Neronha also called for an expansion of the diocese’s credibly accused list, an online database for key diocesan records related to abuse, and a revised letter of understanding with his office that would “include a wider range of sexual misconduct offenses involving minors,” with reports to law enforcement within 24 to 48 hours of receipt by the diocese.
Along with those recommendations, the attorney general’s report specifically called for four legal reforms — one of which addressed the means by which the report itself was created.
In his executive summary, Neronha noted that under current Rhode Island law, grand jury investigations are strictly confidential — unlike Pennsylvania, where a landmark 2018 grand jury inquiry into clergy abuse in six dioceses there sparked a wave of state investigations, including the Rhode Island one.
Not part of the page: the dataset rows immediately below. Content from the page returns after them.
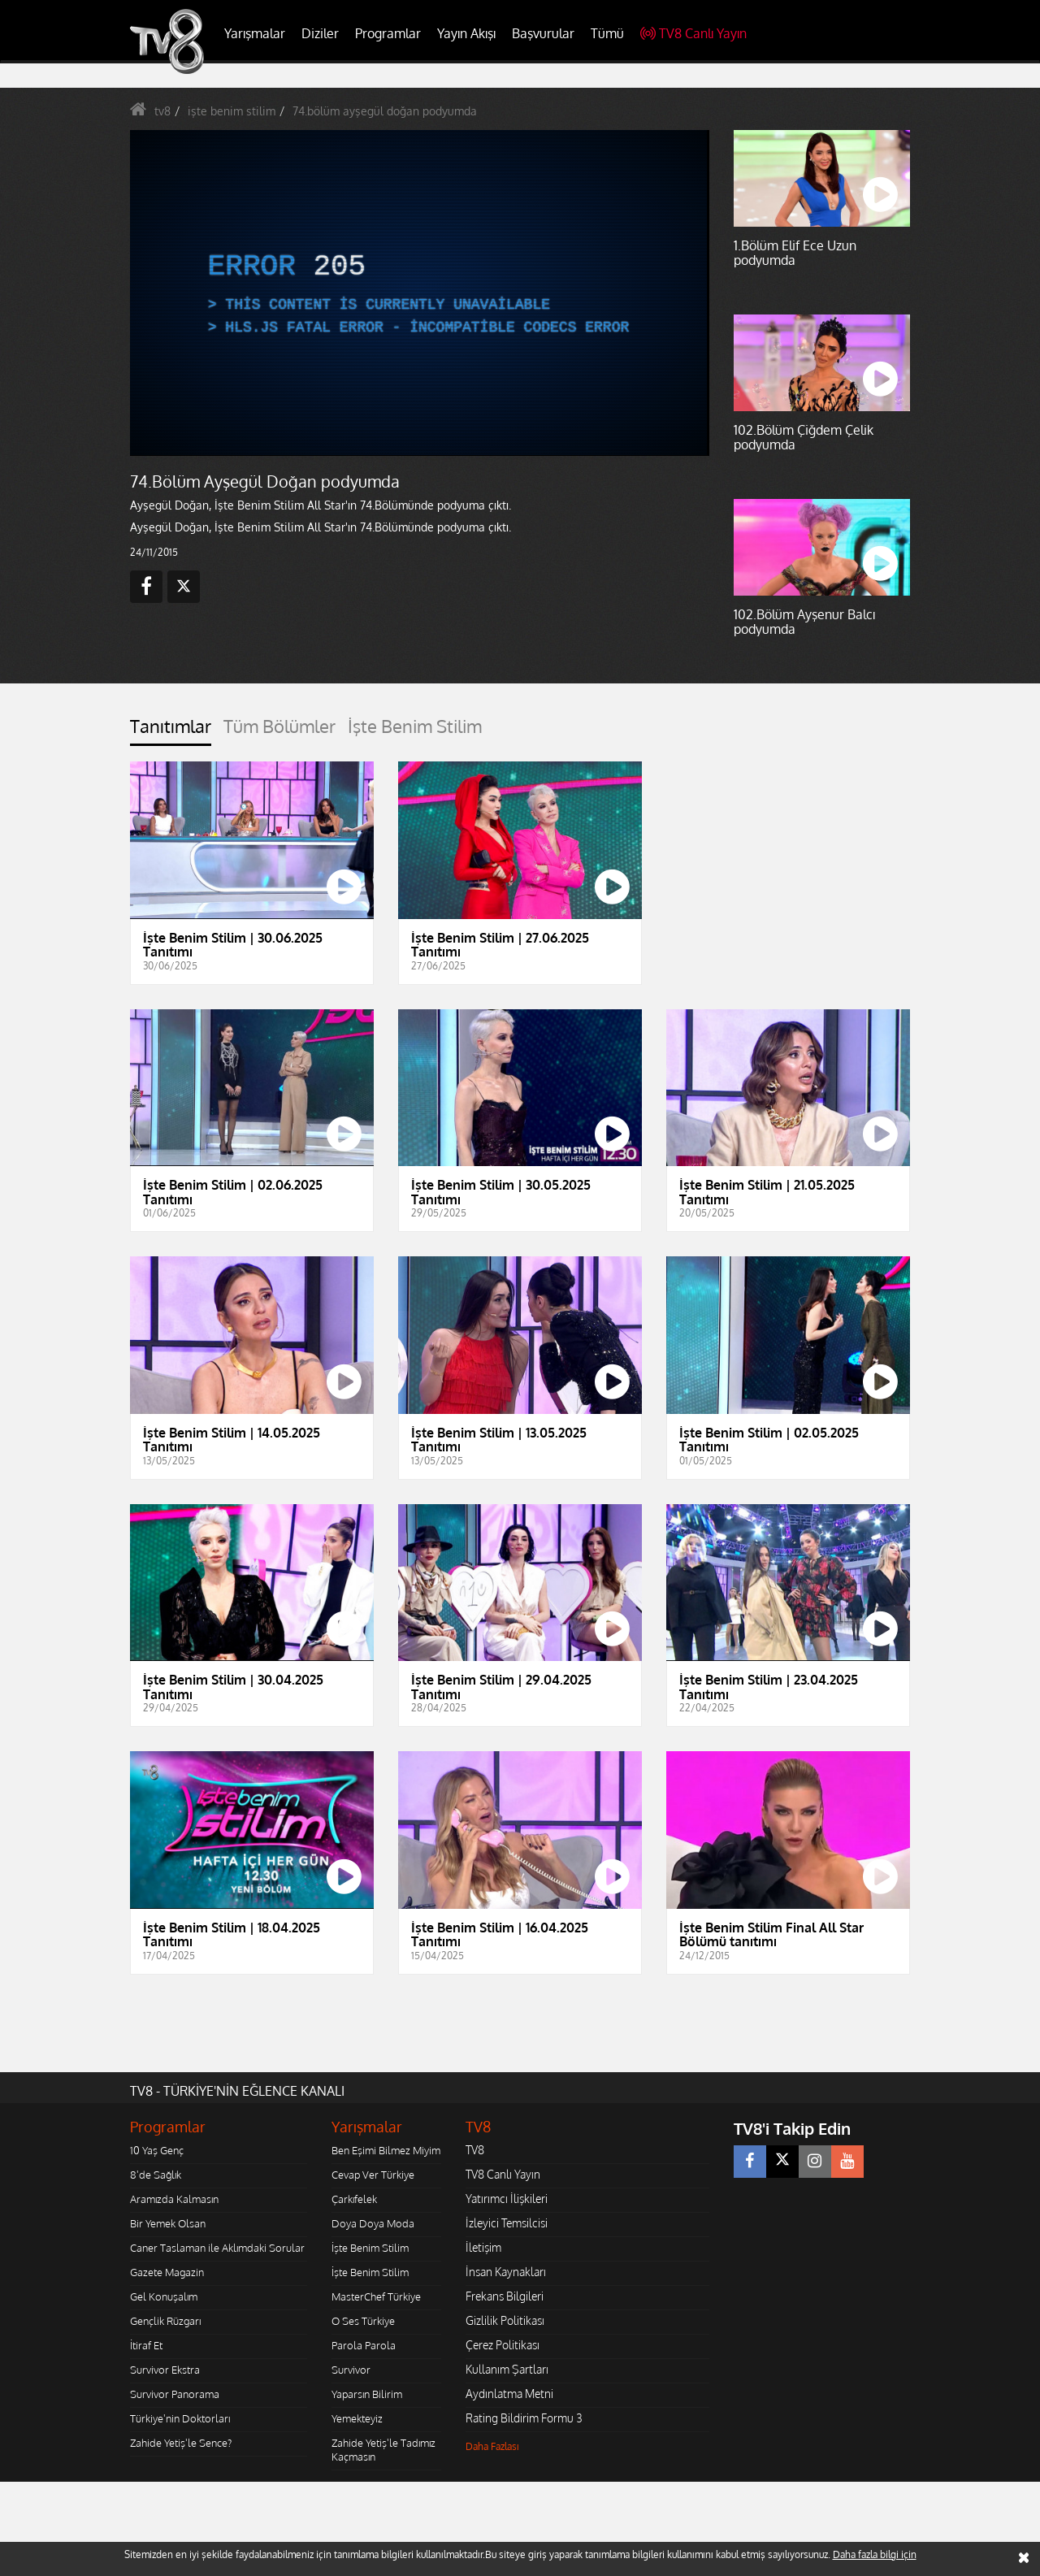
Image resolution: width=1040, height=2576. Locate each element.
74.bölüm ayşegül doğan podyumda (384, 111)
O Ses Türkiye (363, 2320)
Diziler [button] (320, 33)
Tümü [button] (607, 33)
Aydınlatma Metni (509, 2393)
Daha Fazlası (492, 2446)
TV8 (475, 2150)
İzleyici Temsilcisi (507, 2223)
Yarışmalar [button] (254, 33)
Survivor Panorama (174, 2393)
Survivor (351, 2369)
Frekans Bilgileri (505, 2296)
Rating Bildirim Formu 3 (524, 2418)
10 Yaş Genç (157, 2150)
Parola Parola (364, 2345)
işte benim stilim (231, 111)
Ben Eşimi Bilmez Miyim (386, 2150)
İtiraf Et (146, 2345)
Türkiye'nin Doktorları (180, 2418)
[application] (418, 292)
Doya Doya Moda (373, 2223)
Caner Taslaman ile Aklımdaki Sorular (217, 2247)
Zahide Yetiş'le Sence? (181, 2442)
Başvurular (543, 33)
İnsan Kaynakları (506, 2272)
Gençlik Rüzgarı (165, 2320)
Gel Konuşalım (163, 2296)
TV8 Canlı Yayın (693, 33)
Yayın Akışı (466, 33)
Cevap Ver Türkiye (373, 2174)
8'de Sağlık (155, 2174)
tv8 (162, 111)
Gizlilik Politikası (505, 2320)
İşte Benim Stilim (370, 2247)
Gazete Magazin (167, 2272)
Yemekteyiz (357, 2418)
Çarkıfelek (354, 2198)
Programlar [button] (388, 33)
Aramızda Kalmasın (174, 2198)
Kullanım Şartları (507, 2369)
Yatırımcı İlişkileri (507, 2198)
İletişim (483, 2247)
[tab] (170, 731)
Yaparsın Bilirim (367, 2393)
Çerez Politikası (503, 2345)
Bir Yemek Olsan (168, 2223)
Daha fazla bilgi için (874, 2554)
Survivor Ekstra (165, 2369)
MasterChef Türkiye (376, 2296)
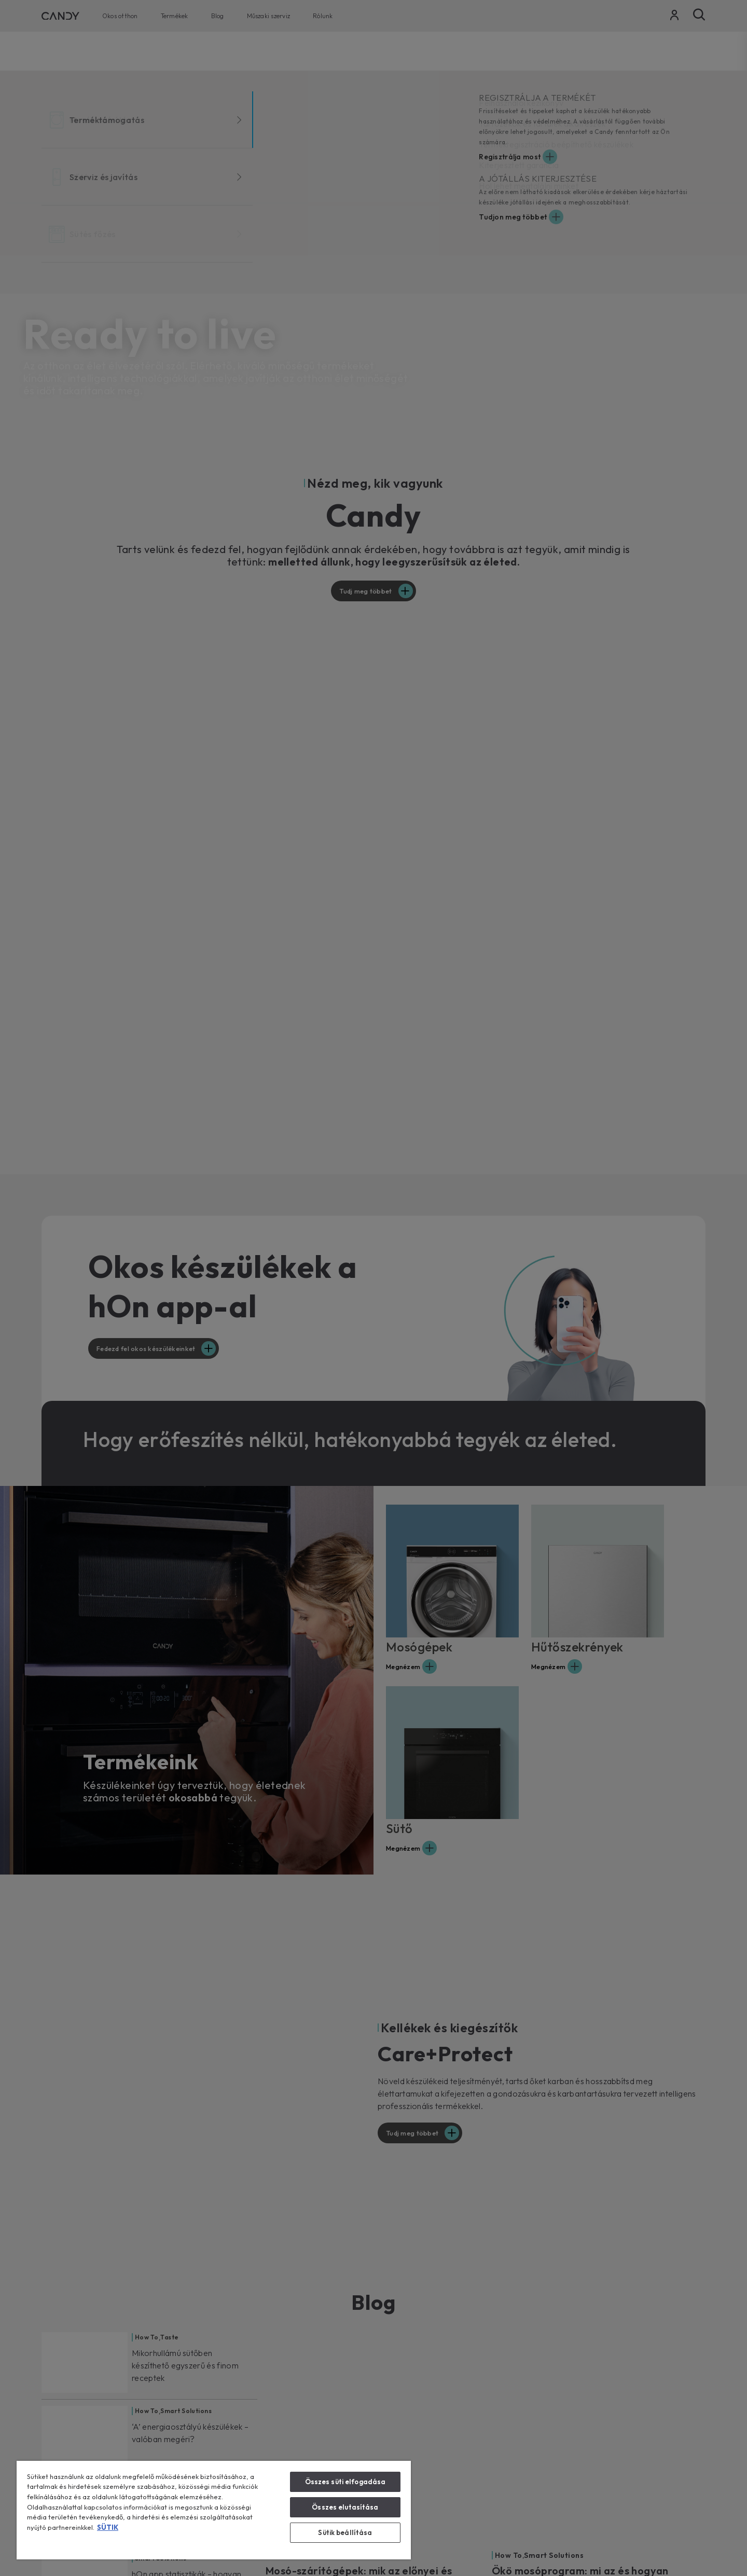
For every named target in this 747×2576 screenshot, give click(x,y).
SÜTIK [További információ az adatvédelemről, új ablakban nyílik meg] (107, 2527)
With that constraint, the 2019 memorandum of understanding between Neronha’s office and the diocese was the only path for making the current findings public — but Neronha urged the adoption of a grand jury statute that would allow public reports, even if they didn’t return an indictment.
Nerohna also advised amending the state’s statute of limitations for civil claims, while increasing Rhode Island’s criminal statute of limitations for second-degree sexual assault.
In addition, he recommended clarifying Rhode Island’s mandatory reporting law “to explicitly require” reporting known or suspected abuse by clergy, religious leaders or staffers with oversight of children.
The diocese affirmed its commitment to continuing the child protection work it had undertaken three decades earlier, adding, “Results happen when everyone with an interest in protecting children works together cooperatively, without ego or agenda, but with genuine compassion and real understanding.”